**Work order:**
The result should be every line in the data below that carries the string "Mediación".

:::::

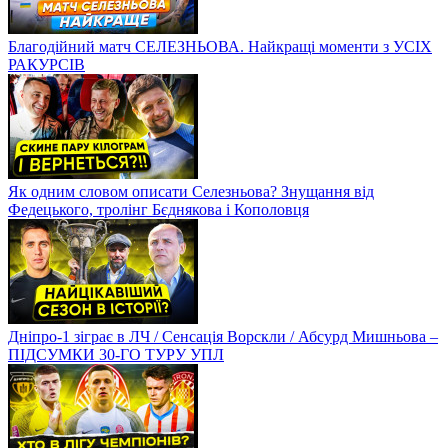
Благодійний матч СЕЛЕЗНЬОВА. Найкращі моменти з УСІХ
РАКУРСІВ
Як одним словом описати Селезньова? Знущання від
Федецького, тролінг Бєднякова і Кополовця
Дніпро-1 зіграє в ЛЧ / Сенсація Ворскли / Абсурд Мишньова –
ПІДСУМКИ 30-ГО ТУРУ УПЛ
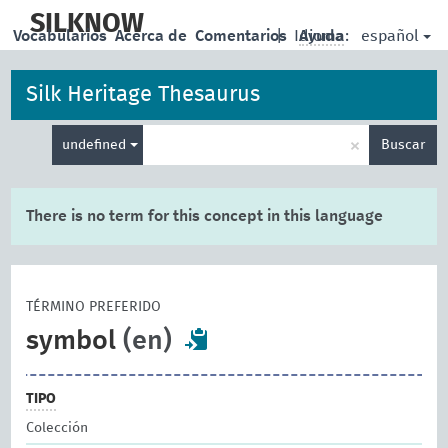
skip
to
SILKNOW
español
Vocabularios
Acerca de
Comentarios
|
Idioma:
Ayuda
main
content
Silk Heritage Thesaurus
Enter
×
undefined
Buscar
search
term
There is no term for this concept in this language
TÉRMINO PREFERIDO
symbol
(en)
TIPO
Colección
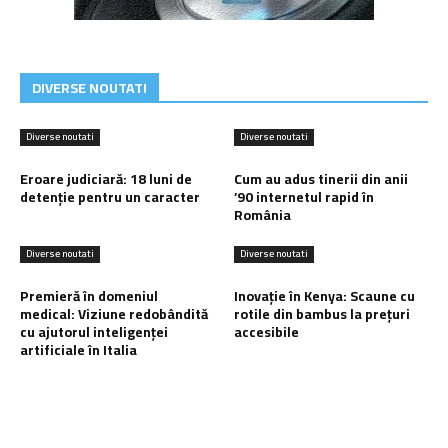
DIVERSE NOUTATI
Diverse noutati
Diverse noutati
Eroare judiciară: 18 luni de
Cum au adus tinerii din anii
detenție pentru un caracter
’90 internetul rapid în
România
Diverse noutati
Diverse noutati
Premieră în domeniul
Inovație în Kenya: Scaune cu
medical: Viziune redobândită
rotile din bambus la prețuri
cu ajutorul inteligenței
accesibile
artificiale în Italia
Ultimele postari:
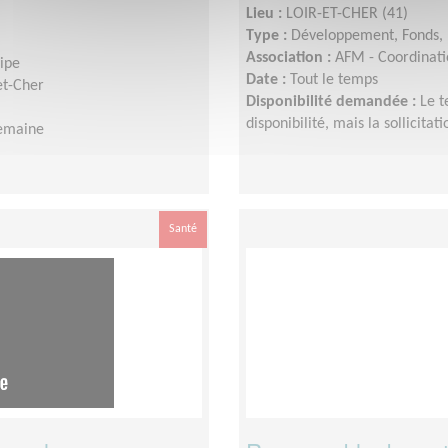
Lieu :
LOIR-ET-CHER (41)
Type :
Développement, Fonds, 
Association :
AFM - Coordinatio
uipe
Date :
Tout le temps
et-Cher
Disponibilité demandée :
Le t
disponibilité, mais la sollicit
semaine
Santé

:::::

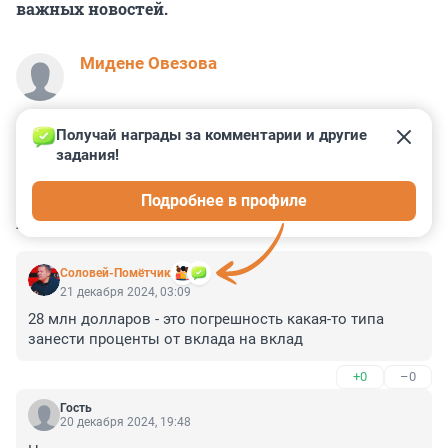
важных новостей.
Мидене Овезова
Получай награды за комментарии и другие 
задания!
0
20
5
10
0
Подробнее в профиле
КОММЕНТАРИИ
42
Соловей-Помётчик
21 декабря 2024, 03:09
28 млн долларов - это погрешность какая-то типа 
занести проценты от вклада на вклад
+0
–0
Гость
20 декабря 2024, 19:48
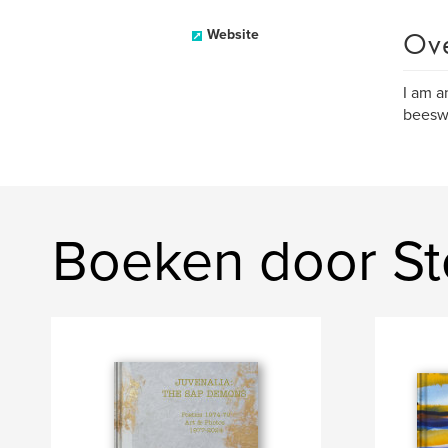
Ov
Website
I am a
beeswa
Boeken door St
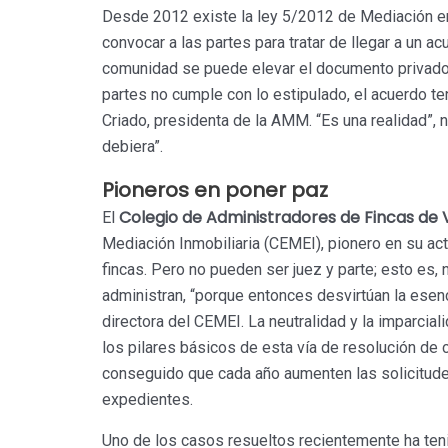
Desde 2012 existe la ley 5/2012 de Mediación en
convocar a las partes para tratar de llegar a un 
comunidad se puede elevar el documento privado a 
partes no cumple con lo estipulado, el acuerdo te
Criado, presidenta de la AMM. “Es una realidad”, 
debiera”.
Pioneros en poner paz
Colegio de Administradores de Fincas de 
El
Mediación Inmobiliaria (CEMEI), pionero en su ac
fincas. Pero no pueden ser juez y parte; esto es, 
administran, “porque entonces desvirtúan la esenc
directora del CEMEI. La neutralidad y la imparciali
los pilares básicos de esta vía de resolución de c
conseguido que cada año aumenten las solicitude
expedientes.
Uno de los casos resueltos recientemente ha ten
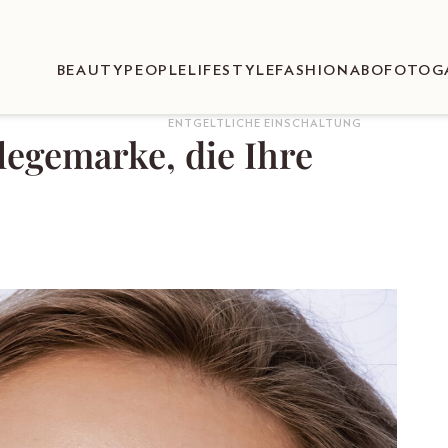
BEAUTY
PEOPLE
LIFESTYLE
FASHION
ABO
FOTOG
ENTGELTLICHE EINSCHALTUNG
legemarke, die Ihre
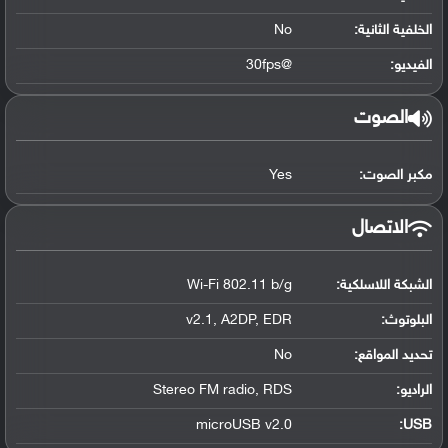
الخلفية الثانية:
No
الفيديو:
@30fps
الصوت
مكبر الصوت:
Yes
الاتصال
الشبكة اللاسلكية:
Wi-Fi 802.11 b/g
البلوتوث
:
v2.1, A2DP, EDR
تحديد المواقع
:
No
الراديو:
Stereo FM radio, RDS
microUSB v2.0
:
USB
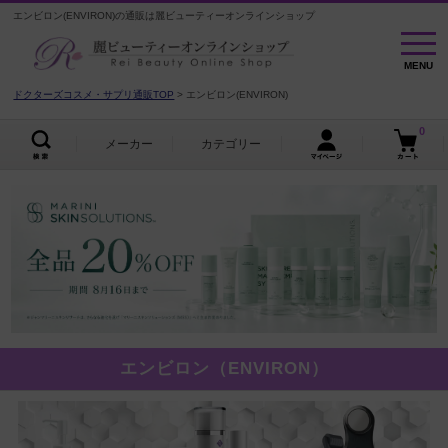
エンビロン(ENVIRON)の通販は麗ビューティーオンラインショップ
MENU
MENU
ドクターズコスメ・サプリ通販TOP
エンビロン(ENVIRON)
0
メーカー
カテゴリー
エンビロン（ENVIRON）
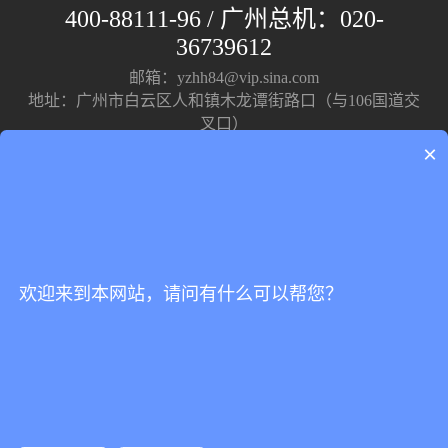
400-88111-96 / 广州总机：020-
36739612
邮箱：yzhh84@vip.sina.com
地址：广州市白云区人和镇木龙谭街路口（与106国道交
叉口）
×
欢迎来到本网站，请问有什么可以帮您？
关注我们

:::::

**Written answer:**
Desde 2012 existe la ley 5/2012 de Mediación en
Mediación Inmobiliaria (CEMEI), pionero en su ac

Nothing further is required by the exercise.